Depois, foi enumerando a sua hierarquia pessoal de cortes “secretos” que gostava que as pessoas experimentassem antes de largarem um salário de um dia em carne ultra-premium.
- Entranhas (onglet) – Fibra mais solta, sabor grande; ideal do muito malpassado ao malpassado e sempre fatiado contra as fibras.
- Bife de pá – Vem do ombro; fica muito tenro quando bem aparado; pede uma selagem rápida e um pouco de molho verde de ervas por cima.
- Olho do acém – Por vezes chamado “o entrecôte do pobre”; cheio de gordura e sabor quando vai à grelha, bem quente e sem demoras.
- Bavette
- Aba – Pede grelha bem quente, marinada curta e fatias finas; ótimo para fajitas ou sanduíches de bife.
Porque é que esta pequena mudança altera o seu jogo do jantar
Quando começa a comprar estes chamados cortes “secundários”, o balcão do talho muda aos seus olhos. Aqueles entrecôtes altos deixam de parecer uma extravagância obrigatória e passam a ser um luxo ocasional. A sua noite de bife do dia a dia fica mais leve para a carteira - e mais pesada em prazer.
Também há um certo gosto em pedir o que ninguém está a apontar. Olha para o talhante e pergunta: “Tem entranha?” Há um instante de reconhecimento, um aceno discreto, como se tivesse acabado de entrar num clube silencioso. Em casa, a frigideira chia na mesma. O cheiro enche a cozinha da mesma forma. A diferença é que a conta não dói.
E talvez seja essa a verdadeira história: não um corte milagroso, mas a sensação de que comida boa continua ao alcance, mesmo quando tudo o resto parece a sair do orçamento.
| Ponto-chave | Detalhe | Valor para o leitor |
|---|---|---|
| Aprender os “cortes do talhante” | Entranhas, bife de pá, bavette, olho do acém e aba oferecem sabor intenso a preços mais baixos | Gastar menos e comer carne com um sabor mais rico do que filetes premium |
| Usar lume forte e cozedura curta | Secar a carne, temperar com antecedência, selar bem, retirar em malpassado e deixar repousar | Transformar um corte barato num bife de nível de restaurante em casa |
| Cortar corretamente | Fatiar sempre fino contra as fibras, sobretudo em entranhas, bavette e aba | Aumentar a tenrura de imediato, sem equipamento nem técnicas especiais |
Perguntas frequentes:
- Pergunta 1 Qual é o corte barato de vaca mais saboroso?
- Resposta 1 Muitos talhantes apontam a entranha como favorita. Tem uma fibra mais aberta e um sabor a carne profundo, quase mineral, que rivaliza com cortes caros maturados a seco quando é cozinhada malpassada e fatiada finamente contra as fibras.
- Pergunta 2 Estes cortes podem ser bem passados?
- Resposta 2 Pode, mas não ficam na sua melhor forma. Cortes como entranha, bife de pá e bavette sabem e parecem muito melhores do muito malpassado ao médio. A partir daí, os músculos de trabalho apertam e ficam rijos, mesmo que o sabor continue forte.

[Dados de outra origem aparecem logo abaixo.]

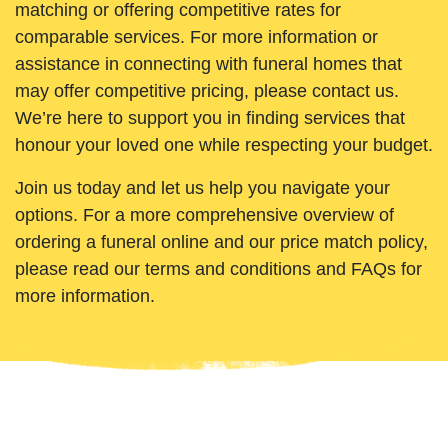
matching or offering competitive rates for
comparable services. For more information or
assistance in connecting with funeral homes that
may offer competitive pricing, please contact us.
We’re here to support you in finding services that
honour your loved one while respecting your budget.
Join us today and let us help you navigate your
options. For a more comprehensive overview of
ordering a funeral online and our price match policy,
please read our terms and conditions and FAQs for
more information.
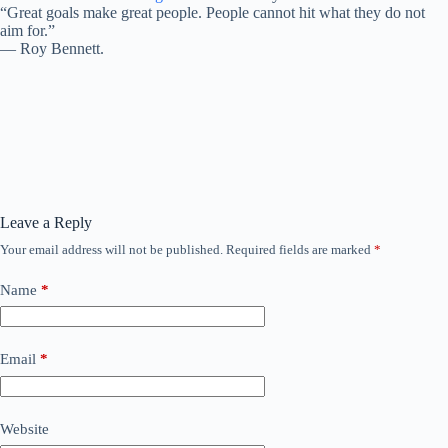
“Great goals make great people. People cannot hit what they do not
aim for.”
―
Roy Bennett.
Leave a Reply
Your email address will not be published.
Required fields are marked
*
Name
*
Email
*
Website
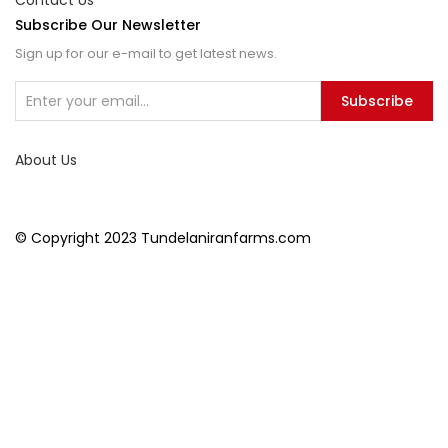
Contact Us
Subscribe Our Newsletter
Sign up for our e-mail to get latest news.
Subscribe
About Us
© Copyright 2023 Tundelaniranfarms.com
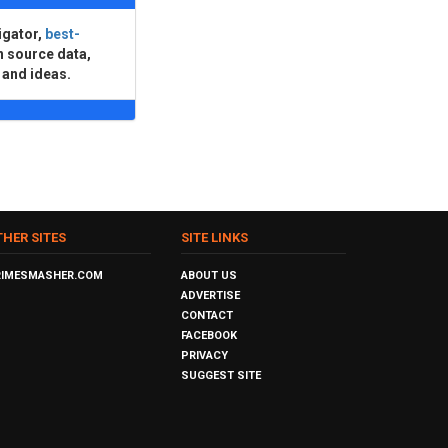
igator,
best-
n source data,
 and ideas.
THER SITES
SITE LINKS
RIMESMASHER.COM
ABOUT US
ADVERTISE
CONTACT
FACEBOOK
PRIVACY
SUGGEST SITE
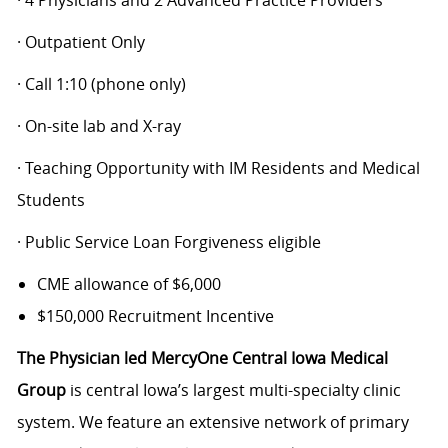
· 4 Physicians and 2 Advanced Practice Providers
· Outpatient Only
· Call 1:10 (phone only)
· On-site lab and X-ray
· Teaching Opportunity with IM Residents and Medical
Students
· Public Service Loan Forgiveness eligible
CME allowance of $6,000
$150,000 Recruitment Incentive
The Physician led MercyOne Central Iowa Medical
Group
is central Iowa’s largest multi-specialty clinic
system. We feature an extensive network of primary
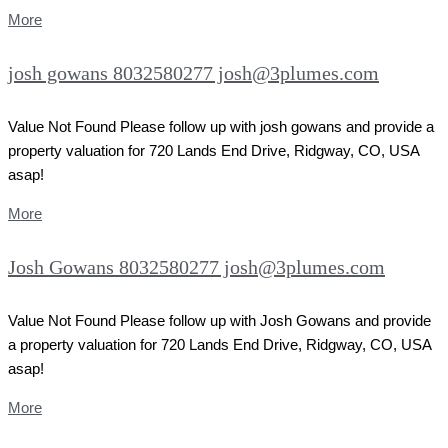
More
josh gowans 8032580277 josh@3plumes.com
Value Not Found Please follow up with josh gowans and provide a
property valuation for 720 Lands End Drive, Ridgway, CO, USA
asap!
More
Josh Gowans 8032580277 josh@3plumes.com
Value Not Found Please follow up with Josh Gowans and provide
a property valuation for 720 Lands End Drive, Ridgway, CO, USA
asap!
More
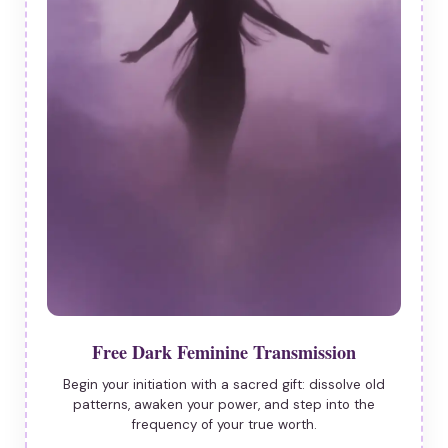
Free Dark Feminine Transmission
Begin your initiation with a sacred gift: dissolve old
patterns, awaken your power, and step into the
frequency of your true worth.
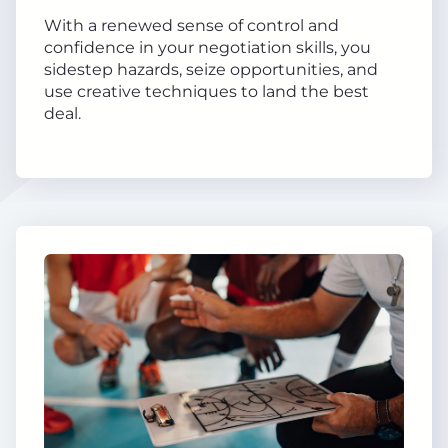
With a renewed sense of control and
confidence in your negotiation skills, you
sidestep hazards, seize opportunities, and
use creative techniques to land the best
deal.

- Pergunta 3 Devo marinar estes bifes mais baratos?
- Resposta 3 Uma marinada curta ajuda na tenrura superficial e acrescenta sabor, sobretudo na aba ou bavette. Pense em 30 minutos até algumas horas com óleo, ácido (como limão ou vinagre), alho e ervas; depois seque bem antes de selar.
- Pergunta 4 Como peço estes cortes ao talhante?
- Resposta 4 Seja direto e específico: pergunte se têm entranha, bife de pá, bavette, olho do acém ou aba. Se não tiverem, pergunte que “cortes do talhante” saborosos recomendam como alternativa. A maioria gosta de orientar para algo semelhante.
- Pergunta 5 Estes cortes resultam na grelha e na frigideira?
- Resposta 5 Sim, ficam excelentes numa grelha muito quente. Use calor direto forte, cozinhe depressa, deixe repousar e fatie. A aba e a bavette, em particular, brilham sobre chama aberta, onde a crosta e o fumo amplificam o sabor robusto.